Bin yılların susuzluğuyla kavrulurken ova kızgın çatlak topraklar vahşiliğin en acımasız şekilde yaşandığı bu şehri cehennemden bir parça yapmıştı sanki. Saltanat şehri İstanbul'dan ayrı bir hüküm süren devletin olmadığı ağa ve şeyhlerin istediği gibi at koşturduğu ilişkilerin parasal ve kaba güce dayandığı şehir merkezi otoriteden uzaktı.
Tanzimat Fermanı'nın ilanından ancak on yıl sonra Tanzimat Kanunları'nın ulaştığı şehir devletin gözünde sürgünlerin mecburi ikamete tabi edildiği bir mekândı. Çözülme çağını yaşayan İmparatorluğun zayıflığından faydalanan kesimler içinde azınlıklar ve misyonerler başı çekiyordu. Hafiyeler İmparatorluk dışından gelen seyyah ve misyonerler ittihatçı sürgünler şehirde fazlasıyla görülüyordu. Tabii ki bu olayların arasında Nazif yiğitliğiyle her yerde hüküm sürüyordu.

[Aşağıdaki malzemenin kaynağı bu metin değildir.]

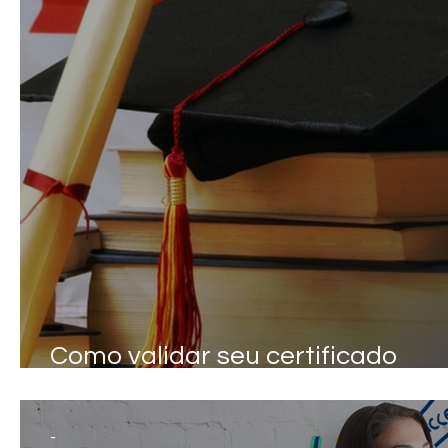
Como validar seu certificado
estrangeiro no Canadá
-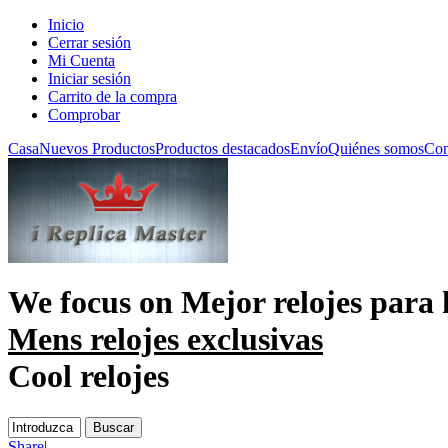
Inicio
Cerrar sesión
Mi Cuenta
Iniciar sesión
Carrito de la compra
Comprobar
Casa
Nuevos Productos
Productos destacados
Envío
Quiénes somos
Con
We focus on
Mejor relojes para
Mens relojes exclusivas
Cool relojes
Share
|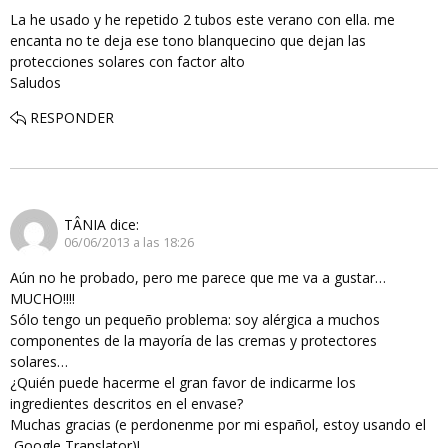
La he usado y he repetido 2 tubos este verano con ella. me
encanta no te deja ese tono blanquecino que dejan las
protecciones solares con factor alto
Saludos
RESPONDER
TÂNIA
dice:
06/06/2013 a las 18:26
Aún no he probado, pero me parece que me va a gustar…
MUCHO!!!!
Sólo tengo un pequeño problema: soy alérgica a muchos
componentes de la mayoría de las cremas y protectores
solares…
¿Quién puede hacerme el gran favor de indicarme los
ingredientes descritos en el envase?
Muchas gracias (e perdonenme por mi español, estoy usando el
Google Translator)!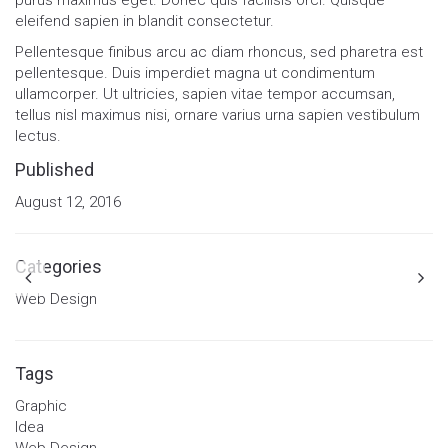
purus maximus eget. Donec quis facilisis orci. Quisque
eleifend sapien in blandit consectetur.
Pellentesque finibus arcu ac diam rhoncus, sed pharetra est
pellentesque. Duis imperdiet magna ut condimentum
ullamcorper. Ut ultricies, sapien vitae tempor accumsan,
tellus nisl maximus nisi, ornare varius urna sapien vestibulum
lectus.
Published
August 12, 2016
Categories
Web Design
Tags
Graphic
Idea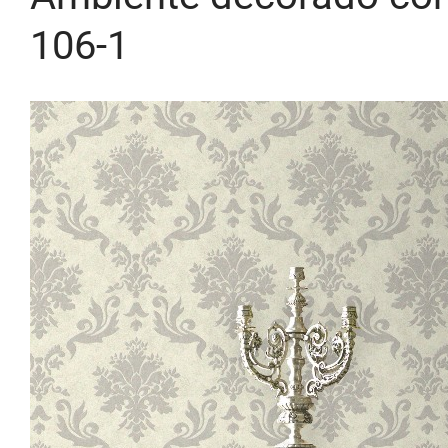
106-1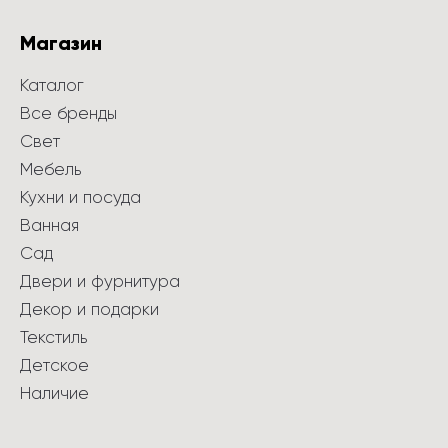
Магазин
Каталог
Все бренды
Свет
Мебель
Кухни и посуда
Ванная
Сад
Двери и фурнитура
Декор и подарки
Текстиль
Детское
Наличие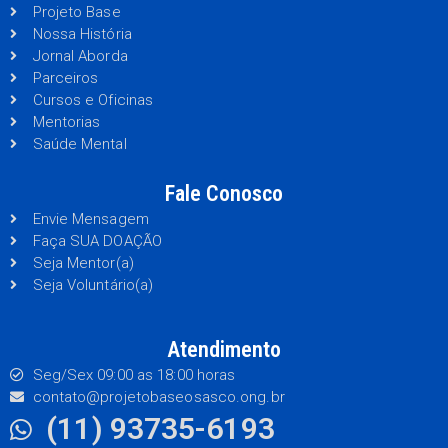
Projeto Base
Nossa História
Jornal Aborda
Parceiros
Cursos e Oficinas
Mentorias
Saúde Mental
Fale Conosco
Envie Mensagem
Faça SUA DOAÇÃO
Seja Mentor(a)
Seja Voluntário(a)
Atendimento
Seg/Sex 09:00 as 18:00 horas
contato@projetobaseosasco.ong.br
(11) 93735-6193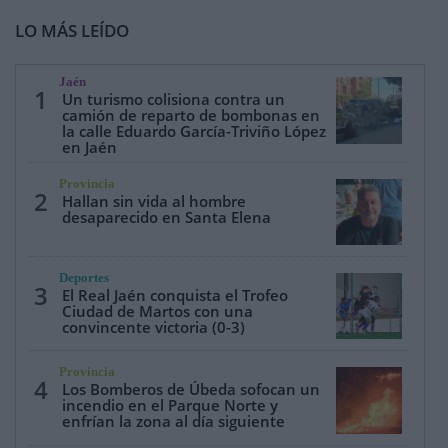
LO MÁS LEÍDO
Jaén
1
Un turismo colisiona contra un
camión de reparto de bombonas en
la calle Eduardo García-Triviño López
en Jaén
Provincia
2
Hallan sin vida al hombre
desaparecido en Santa Elena
Deportes
3
El Real Jaén conquista el Trofeo
Ciudad de Martos con una
convincente victoria (0-3)
Provincia
4
Los Bomberos de Úbeda sofocan un
incendio en el Parque Norte y
enfrían la zona al día siguiente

Mehmet Kurtoğlu yakın tarihimizin tartışılan konusu bugün dahi etkisi devam eden 1915 Ermeni İsyanlarını tarihi belge ve hatıralar ışığında belgesel olarak İsyan'da anlatıyor. Aşk isyan talan cinayet ve kahramanlığın iç içe geçtiği bu romanda bir devrin trajik öyküsüne yer verilmiştir. Bir solukta okuyacağınız bu trajik aşk romanında bir imparatorluğun çöküşünü bir şehrin yıkılışı ve bir kahramanın hazin ölümü anlatılmaktadır.